XOR Operation (^): In binary addition, if we ignore the carry, 1 + 0 or 0 + 1 results in 1, and 1 + 1 or 0 + 0 results in 0. This is exactly what the XOR operation does. Therefore, we can use a^b to get the sum without considering the carry.
AND Operation(&) and Left Shift(<<): The carry in binary addition occurs when both bits are 1 (i.e., 1 + 1). The AND operation can be used to find the carry bits (a + b). Since the carry needs to be added to the next higher bit, we left shift the carry by one position ((a&b) <<1).
Adding the Carry: The initial carry is calculated as described above.

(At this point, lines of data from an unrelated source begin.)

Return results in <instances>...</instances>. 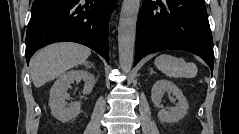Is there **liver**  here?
I'll return each instance as SVG.
<instances>
[{
  "label": "liver",
  "mask_w": 239,
  "mask_h": 134,
  "mask_svg": "<svg viewBox=\"0 0 239 134\" xmlns=\"http://www.w3.org/2000/svg\"><path fill=\"white\" fill-rule=\"evenodd\" d=\"M91 50L72 42L51 44L37 52L30 62L31 78L35 87L57 78L67 70L83 64Z\"/></svg>",
  "instance_id": "1"
}]
</instances>
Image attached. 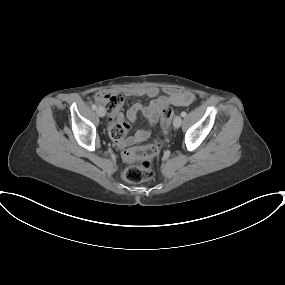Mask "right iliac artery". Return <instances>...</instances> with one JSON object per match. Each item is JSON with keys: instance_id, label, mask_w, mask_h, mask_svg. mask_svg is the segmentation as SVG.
<instances>
[{"instance_id": "1", "label": "right iliac artery", "mask_w": 285, "mask_h": 285, "mask_svg": "<svg viewBox=\"0 0 285 285\" xmlns=\"http://www.w3.org/2000/svg\"><path fill=\"white\" fill-rule=\"evenodd\" d=\"M91 107H92L93 110H96V109H97V106H96L95 104H92Z\"/></svg>"}]
</instances>
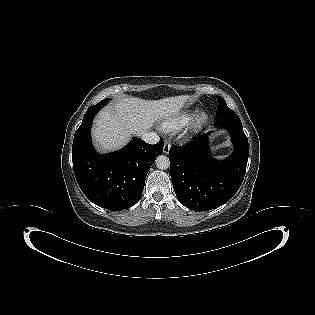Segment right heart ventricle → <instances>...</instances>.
<instances>
[{
	"label": "right heart ventricle",
	"mask_w": 315,
	"mask_h": 315,
	"mask_svg": "<svg viewBox=\"0 0 315 315\" xmlns=\"http://www.w3.org/2000/svg\"><path fill=\"white\" fill-rule=\"evenodd\" d=\"M195 114L196 109L181 111L163 121L161 129L167 133H175L186 127L193 120Z\"/></svg>",
	"instance_id": "right-heart-ventricle-1"
}]
</instances>
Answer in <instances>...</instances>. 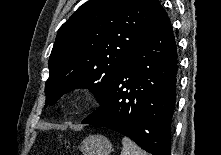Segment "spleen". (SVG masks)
<instances>
[{"label": "spleen", "mask_w": 221, "mask_h": 155, "mask_svg": "<svg viewBox=\"0 0 221 155\" xmlns=\"http://www.w3.org/2000/svg\"><path fill=\"white\" fill-rule=\"evenodd\" d=\"M123 150L121 155H146V153L139 148L132 140L127 137L122 139Z\"/></svg>", "instance_id": "spleen-1"}]
</instances>
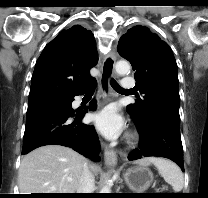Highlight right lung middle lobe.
Wrapping results in <instances>:
<instances>
[{"instance_id": "obj_1", "label": "right lung middle lobe", "mask_w": 208, "mask_h": 198, "mask_svg": "<svg viewBox=\"0 0 208 198\" xmlns=\"http://www.w3.org/2000/svg\"><path fill=\"white\" fill-rule=\"evenodd\" d=\"M68 99H65V100H57V101H51V102H46V103H43V104H49V103H64V102H67Z\"/></svg>"}]
</instances>
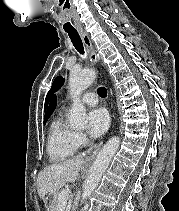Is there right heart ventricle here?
Returning <instances> with one entry per match:
<instances>
[{
  "mask_svg": "<svg viewBox=\"0 0 179 211\" xmlns=\"http://www.w3.org/2000/svg\"><path fill=\"white\" fill-rule=\"evenodd\" d=\"M75 131L64 121L61 114L51 122L47 140L49 159L54 162H63L71 158L77 151Z\"/></svg>",
  "mask_w": 179,
  "mask_h": 211,
  "instance_id": "e07e8e85",
  "label": "right heart ventricle"
}]
</instances>
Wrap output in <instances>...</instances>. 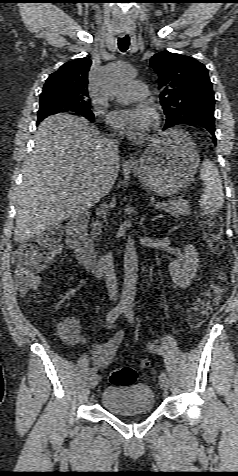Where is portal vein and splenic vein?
<instances>
[{
	"instance_id": "18ae733b",
	"label": "portal vein and splenic vein",
	"mask_w": 238,
	"mask_h": 476,
	"mask_svg": "<svg viewBox=\"0 0 238 476\" xmlns=\"http://www.w3.org/2000/svg\"><path fill=\"white\" fill-rule=\"evenodd\" d=\"M162 205H165V202H156L153 204L154 207H159V206H162Z\"/></svg>"
}]
</instances>
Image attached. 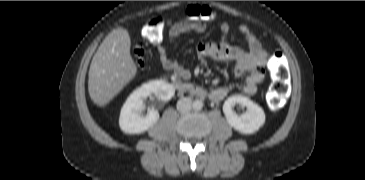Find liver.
Instances as JSON below:
<instances>
[{"mask_svg": "<svg viewBox=\"0 0 365 180\" xmlns=\"http://www.w3.org/2000/svg\"><path fill=\"white\" fill-rule=\"evenodd\" d=\"M131 40L126 29L110 32L93 56L89 69L88 91L98 106L107 105L136 75L130 54Z\"/></svg>", "mask_w": 365, "mask_h": 180, "instance_id": "1", "label": "liver"}]
</instances>
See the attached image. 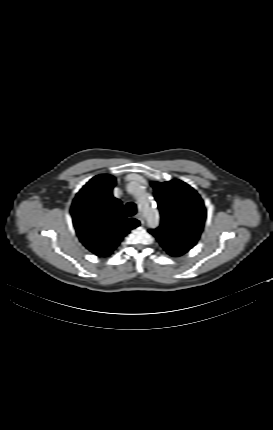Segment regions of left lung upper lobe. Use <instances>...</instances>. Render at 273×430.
<instances>
[{
	"instance_id": "obj_1",
	"label": "left lung upper lobe",
	"mask_w": 273,
	"mask_h": 430,
	"mask_svg": "<svg viewBox=\"0 0 273 430\" xmlns=\"http://www.w3.org/2000/svg\"><path fill=\"white\" fill-rule=\"evenodd\" d=\"M161 214V224L149 232L164 250L177 257L198 241L206 219V209L199 194L180 180L151 182Z\"/></svg>"
}]
</instances>
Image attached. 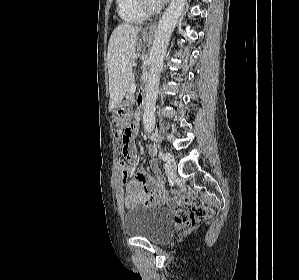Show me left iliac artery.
Returning a JSON list of instances; mask_svg holds the SVG:
<instances>
[{"label": "left iliac artery", "mask_w": 299, "mask_h": 280, "mask_svg": "<svg viewBox=\"0 0 299 280\" xmlns=\"http://www.w3.org/2000/svg\"><path fill=\"white\" fill-rule=\"evenodd\" d=\"M159 156L163 161H167L171 157L170 153H162V152L159 153Z\"/></svg>", "instance_id": "44dca946"}]
</instances>
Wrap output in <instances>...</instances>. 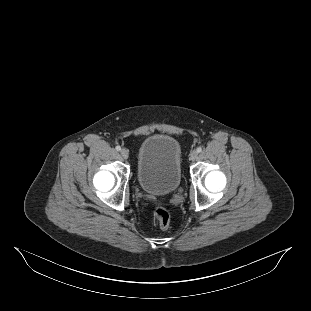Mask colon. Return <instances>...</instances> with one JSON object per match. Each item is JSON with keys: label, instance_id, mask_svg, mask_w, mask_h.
<instances>
[{"label": "colon", "instance_id": "5ec220e1", "mask_svg": "<svg viewBox=\"0 0 311 311\" xmlns=\"http://www.w3.org/2000/svg\"><path fill=\"white\" fill-rule=\"evenodd\" d=\"M154 220L161 229H166L170 223V213L161 206H156L152 210Z\"/></svg>", "mask_w": 311, "mask_h": 311}]
</instances>
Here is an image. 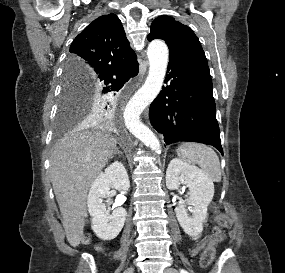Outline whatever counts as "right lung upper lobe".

We then enter a loop where we continuously add the carry to the result (using XOR) and calculate the new carry. This process is repeated until there is no carry left (i.e. carry === 0).

In each iteration:

The result is updated to the XOR of the current result and the carry (result ^=carry), which adds the carry to the result.
The new carry is calculated as the AND of the current result and the carry, left-shifted by one ((result & carry) << 1).

The loop ensures that all carries are added to the result. When the carry becomes 0, the addition is complete, and the result contains the sum of the two integers.